There are two issues that arise because of this overall problem: reporting incorrect eligible compensation for compliance testing and incorrect calculation of eligibility and entry dates.
The definition of eligible compensation can be downright cumbersome at best, but that doesn’t alleviate your responsibility to understand it and apply it correctly. In your adoption agreement, someone chose what types of pay would be used to determine deferrals. Look for something that discusses gross wages, bonuses, overtime, commissions, etc.
As plan administrator, you need to apply that formula on a test basis to ensure that your payroll system is calculating employee deferrals using the correct pay. If not, the plan is out of compliance and the company could owe a lot of money, because you will need to correct the issue for as far back as it goes. Here is where you hope that someone checked this when the plan began!
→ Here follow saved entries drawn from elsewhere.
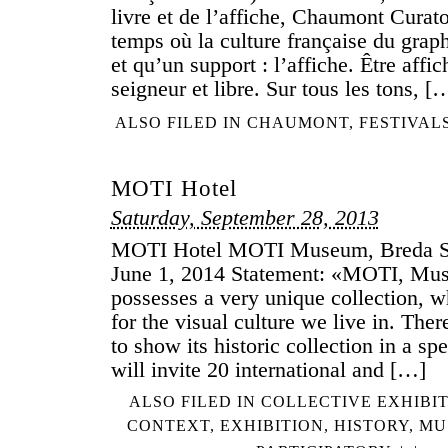
livre et de l’affiche, Chaumont Curato
temps où la culture française du gra
et qu’un support : l’affiche. Être affic
seigneur et libre. Sur tous les tons, [
ALSO FILED IN
CHAUMONT
,
FESTIVAL
MOTI Hotel
Saturday, September 28, 2013
MOTI Hotel MOTI Museum, Breda Se
June 1, 2014 Statement: «MOTI, Mus
possesses a very unique collection, w
for the visual culture we live in. Th
to show its historic collection in a sp
will invite 20 international and […]
ALSO FILED IN
COLLECTIVE EXHIBI
CONTEXT
,
EXHIBITION
,
HISTORY
,
MU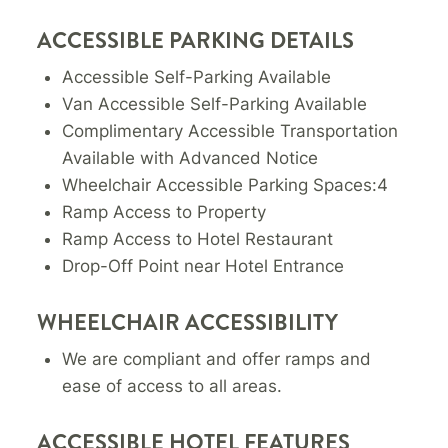
ACCESSIBLE PARKING DETAILS
Accessible Self-Parking Available
Van Accessible Self-Parking Available
Complimentary Accessible Transportation
Available with Advanced Notice
Wheelchair Accessible Parking Spaces:4
Ramp Access to Property
Ramp Access to Hotel Restaurant
Drop-Off Point near Hotel Entrance
WHEELCHAIR ACCESSIBILITY
We are compliant and offer ramps and
ease of access to all areas.
ACCESSIBLE HOTEL FEATURES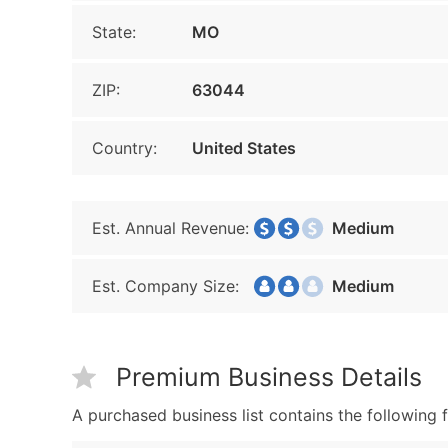
State:
MO
ZIP:
63044
Country:
United States
Est. Annual Revenue:
Medium
Est. Company Size:
Medium
Premium Business Details
A purchased business list contains the following f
If you have trouble finding the definition or determining if it is calculating correctly, ask for help. Your TPA should be able to help you, or PriceKubecka would be happy to do a calculation on a sample of your employees.
Eligibility and Entry Dates
Another area that can have very confusing rules relates to when employees can start participating in the plan. Again, this is defined in your adoption agreement.
Many plans require the employee to meet some requirements before allowing them to participate: commonly, they must be at least 21 years old and have completed a defined number of months before becoming eligible. After determining eligibility, there are even further rules defining when they can contribute to the plan, which is their entry date. Rules can range from immediate entry to having to wait for the next month, quarter, or year.
Like eligible compensation miscalculations, if employee eligibility or entry dates are miscalculated, the plan is out of compliance and missed contributions may be owed. Even more complexity can come into play with automatic enrollment features, but we’ll cover that in a later post.